И столь же верно наблюдение Белинского, величайшего русского критика:
«Изображая страсть, поэт не должен быть в страсти: страсть должна быть предметом его поэтического созерцания в минуту творчества, но не им самим. Истинное вдохновение всегда спокойно — созерцательно, оно вполне обладает своим предметом, но не даёт ему овладеть собой, хотя и видит, и чувствует его». И далее: «Настоящее никогда не наше, ибо оно поглощает нас собою, и самая радость в настоящем тяжела для нас, как горе, ибо не мы ею, но она нами преобладает. Чтобы насладиться ею, мы должны отойти от неё на известное расстояние, как от картины, по требованиям освещения — должны взглянуть на неё, свободные от неё, как на нечто вне нас находящееся, предметное».

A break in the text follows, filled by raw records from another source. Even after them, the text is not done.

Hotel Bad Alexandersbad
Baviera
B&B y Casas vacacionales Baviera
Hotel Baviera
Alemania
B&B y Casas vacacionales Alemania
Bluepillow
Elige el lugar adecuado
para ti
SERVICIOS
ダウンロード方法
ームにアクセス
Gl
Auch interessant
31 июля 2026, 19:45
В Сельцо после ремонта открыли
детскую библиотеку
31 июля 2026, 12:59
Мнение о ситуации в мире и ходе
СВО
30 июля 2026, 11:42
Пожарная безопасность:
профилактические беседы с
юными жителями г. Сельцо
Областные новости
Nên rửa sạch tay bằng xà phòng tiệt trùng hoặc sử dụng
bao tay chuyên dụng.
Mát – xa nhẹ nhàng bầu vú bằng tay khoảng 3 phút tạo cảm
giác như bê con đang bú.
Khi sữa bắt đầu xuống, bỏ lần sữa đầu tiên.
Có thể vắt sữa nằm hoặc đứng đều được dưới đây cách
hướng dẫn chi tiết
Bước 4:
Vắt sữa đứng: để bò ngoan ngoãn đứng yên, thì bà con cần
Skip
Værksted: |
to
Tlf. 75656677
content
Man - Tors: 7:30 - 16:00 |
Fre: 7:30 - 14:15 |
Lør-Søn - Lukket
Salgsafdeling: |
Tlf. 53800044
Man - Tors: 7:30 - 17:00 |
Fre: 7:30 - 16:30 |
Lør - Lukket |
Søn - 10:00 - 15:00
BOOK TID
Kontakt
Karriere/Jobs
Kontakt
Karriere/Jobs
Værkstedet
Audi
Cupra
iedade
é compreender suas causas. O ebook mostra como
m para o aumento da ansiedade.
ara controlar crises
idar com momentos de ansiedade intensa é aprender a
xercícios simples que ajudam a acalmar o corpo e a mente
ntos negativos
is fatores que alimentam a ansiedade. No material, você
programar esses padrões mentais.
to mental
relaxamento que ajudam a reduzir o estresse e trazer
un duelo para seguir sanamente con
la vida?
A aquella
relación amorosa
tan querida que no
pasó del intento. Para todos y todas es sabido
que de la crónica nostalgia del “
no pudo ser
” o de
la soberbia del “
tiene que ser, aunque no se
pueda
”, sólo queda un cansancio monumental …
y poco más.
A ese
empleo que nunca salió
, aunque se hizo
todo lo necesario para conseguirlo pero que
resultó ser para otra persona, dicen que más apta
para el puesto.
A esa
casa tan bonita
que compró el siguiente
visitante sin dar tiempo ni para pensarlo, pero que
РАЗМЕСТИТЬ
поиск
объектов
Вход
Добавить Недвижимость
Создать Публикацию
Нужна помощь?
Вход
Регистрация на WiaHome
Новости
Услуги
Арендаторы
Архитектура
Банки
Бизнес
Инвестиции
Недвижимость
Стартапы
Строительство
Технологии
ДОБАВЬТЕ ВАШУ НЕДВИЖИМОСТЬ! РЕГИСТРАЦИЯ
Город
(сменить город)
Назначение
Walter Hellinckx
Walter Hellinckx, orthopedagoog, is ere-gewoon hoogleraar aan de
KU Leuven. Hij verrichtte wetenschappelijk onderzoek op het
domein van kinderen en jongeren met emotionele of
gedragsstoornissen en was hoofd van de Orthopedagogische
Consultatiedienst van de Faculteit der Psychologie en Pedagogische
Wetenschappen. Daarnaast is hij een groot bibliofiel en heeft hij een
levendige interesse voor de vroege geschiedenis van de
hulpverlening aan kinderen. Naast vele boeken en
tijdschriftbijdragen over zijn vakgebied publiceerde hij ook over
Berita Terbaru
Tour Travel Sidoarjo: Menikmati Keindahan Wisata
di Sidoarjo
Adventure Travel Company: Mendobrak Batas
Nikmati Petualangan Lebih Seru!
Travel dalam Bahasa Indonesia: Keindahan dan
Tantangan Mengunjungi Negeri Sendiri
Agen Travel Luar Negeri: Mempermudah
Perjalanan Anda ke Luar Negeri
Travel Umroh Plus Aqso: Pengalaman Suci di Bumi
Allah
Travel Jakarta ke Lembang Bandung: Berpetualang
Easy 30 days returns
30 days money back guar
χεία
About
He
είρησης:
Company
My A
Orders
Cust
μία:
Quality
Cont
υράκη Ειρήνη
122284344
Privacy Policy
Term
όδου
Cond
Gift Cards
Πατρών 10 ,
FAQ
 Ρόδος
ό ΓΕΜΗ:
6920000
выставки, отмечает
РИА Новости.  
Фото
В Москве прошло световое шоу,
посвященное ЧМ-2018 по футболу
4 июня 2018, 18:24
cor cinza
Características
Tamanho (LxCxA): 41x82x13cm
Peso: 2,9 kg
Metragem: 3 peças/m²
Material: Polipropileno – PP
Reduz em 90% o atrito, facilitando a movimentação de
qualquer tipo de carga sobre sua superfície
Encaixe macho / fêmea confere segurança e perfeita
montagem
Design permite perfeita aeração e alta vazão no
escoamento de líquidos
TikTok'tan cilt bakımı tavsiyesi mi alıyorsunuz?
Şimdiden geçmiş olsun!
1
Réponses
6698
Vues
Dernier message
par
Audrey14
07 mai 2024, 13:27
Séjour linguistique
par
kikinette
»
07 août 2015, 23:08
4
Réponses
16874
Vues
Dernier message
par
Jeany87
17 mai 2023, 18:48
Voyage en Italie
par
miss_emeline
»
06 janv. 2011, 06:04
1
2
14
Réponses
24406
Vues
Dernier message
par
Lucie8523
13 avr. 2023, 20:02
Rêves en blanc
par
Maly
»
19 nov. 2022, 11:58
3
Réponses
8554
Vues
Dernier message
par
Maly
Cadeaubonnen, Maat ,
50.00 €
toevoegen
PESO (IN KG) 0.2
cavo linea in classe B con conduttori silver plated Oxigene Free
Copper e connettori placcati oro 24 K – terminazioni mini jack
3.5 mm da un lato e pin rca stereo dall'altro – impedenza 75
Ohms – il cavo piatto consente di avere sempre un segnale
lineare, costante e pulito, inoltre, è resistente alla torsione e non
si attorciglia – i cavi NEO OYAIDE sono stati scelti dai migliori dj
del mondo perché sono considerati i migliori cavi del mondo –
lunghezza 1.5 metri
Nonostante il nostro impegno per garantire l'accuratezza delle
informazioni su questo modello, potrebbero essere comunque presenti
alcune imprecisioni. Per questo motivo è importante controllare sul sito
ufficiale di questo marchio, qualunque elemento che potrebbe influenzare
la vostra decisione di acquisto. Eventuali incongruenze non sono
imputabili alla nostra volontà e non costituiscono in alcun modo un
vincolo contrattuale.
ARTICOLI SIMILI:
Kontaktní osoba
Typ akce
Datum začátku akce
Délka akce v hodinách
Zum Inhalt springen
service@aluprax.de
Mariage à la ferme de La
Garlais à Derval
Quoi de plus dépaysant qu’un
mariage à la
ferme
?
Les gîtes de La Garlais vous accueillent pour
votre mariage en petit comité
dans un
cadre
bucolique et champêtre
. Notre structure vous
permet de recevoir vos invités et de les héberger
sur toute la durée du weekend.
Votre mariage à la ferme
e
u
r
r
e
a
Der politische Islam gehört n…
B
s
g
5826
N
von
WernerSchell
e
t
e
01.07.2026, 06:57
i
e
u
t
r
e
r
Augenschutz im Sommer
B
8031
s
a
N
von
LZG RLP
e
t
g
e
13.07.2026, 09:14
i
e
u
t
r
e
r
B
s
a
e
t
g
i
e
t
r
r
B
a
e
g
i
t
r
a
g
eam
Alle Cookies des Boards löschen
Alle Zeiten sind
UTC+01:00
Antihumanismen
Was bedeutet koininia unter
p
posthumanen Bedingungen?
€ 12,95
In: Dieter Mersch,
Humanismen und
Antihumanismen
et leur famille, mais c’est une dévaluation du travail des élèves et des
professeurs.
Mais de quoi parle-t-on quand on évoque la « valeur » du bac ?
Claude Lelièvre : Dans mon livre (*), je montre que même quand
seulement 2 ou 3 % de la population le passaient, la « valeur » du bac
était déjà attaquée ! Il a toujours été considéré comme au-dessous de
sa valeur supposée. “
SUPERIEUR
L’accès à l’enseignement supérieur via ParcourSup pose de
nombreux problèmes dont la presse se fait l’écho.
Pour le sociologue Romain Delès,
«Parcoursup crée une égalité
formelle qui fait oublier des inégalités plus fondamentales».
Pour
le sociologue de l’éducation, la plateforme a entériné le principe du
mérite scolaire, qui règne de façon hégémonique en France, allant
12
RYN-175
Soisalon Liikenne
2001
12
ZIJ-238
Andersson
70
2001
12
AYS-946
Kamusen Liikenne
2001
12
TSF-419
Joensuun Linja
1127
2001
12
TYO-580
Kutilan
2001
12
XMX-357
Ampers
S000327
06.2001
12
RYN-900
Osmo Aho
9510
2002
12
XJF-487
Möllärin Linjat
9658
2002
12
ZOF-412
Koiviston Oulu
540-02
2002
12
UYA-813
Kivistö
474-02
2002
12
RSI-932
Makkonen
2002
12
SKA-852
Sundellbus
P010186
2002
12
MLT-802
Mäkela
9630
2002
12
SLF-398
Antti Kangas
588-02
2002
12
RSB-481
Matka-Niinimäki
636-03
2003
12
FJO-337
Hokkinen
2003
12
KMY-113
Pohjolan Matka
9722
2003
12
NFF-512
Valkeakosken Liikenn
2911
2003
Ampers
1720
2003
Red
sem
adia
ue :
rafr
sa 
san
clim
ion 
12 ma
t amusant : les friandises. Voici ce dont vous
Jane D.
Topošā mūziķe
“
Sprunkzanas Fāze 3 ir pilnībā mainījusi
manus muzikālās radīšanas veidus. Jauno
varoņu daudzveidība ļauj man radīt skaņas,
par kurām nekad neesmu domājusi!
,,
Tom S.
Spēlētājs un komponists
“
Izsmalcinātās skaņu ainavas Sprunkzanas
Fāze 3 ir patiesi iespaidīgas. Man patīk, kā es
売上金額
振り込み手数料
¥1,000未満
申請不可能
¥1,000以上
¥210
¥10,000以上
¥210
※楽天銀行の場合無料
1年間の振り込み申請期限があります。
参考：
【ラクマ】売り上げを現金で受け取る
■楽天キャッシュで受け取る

Современный французский эстетик Лефевр, не лишённый поэтической интуиции, также отмечает:
«Гений не любит беспорядок, никакой беспорядок… Недовольство души и страдания являются самыми большими его врагами. В страдании, говорит народный язык, душа разбивается (l’âme se brise). Не лучше ли было бы сказать, что она утрачивает своё единство. А никто не может передать того, чего нет налицо. Кто утрачивает единство, не может внести единство и порядок в хаос своих видений и затем во внешнюю форму, в которую следует их облечь… Единство это — блеск силы»[482].
4. МНЕНИЯ И САМОНАБЛЮДЕНИЯ ПОЭТОВ
Правильность этого литературно-психологического наблюдения критиков и эстетиков подтверждается мнением и самоанализами великих художников: «Моя поэзия, — пишет Байрон своему другу, — это сон моих усыплённых страстей. Если они проснутся, я не смогу говорить их языком». Размышляя об идее одной своей трагедии, он отмечает в своём дневнике: «Чтобы человек писал способом, который волнует сердца, надо, чтобы его собственное сердце было взволнованно; но, может быть, необходимо, чтобы оно уже перестало волноваться. Пока вы находитесь под влиянием страстей, вы только чувствуете и не можете писать, как не можете обращаться к своему соседу и рассказывать ему своё приключение, пока вы действуете. Когда всё совершено, абсолютно всё и навсегда, доверьтесь своей памяти; она тогда намного вернее»[483].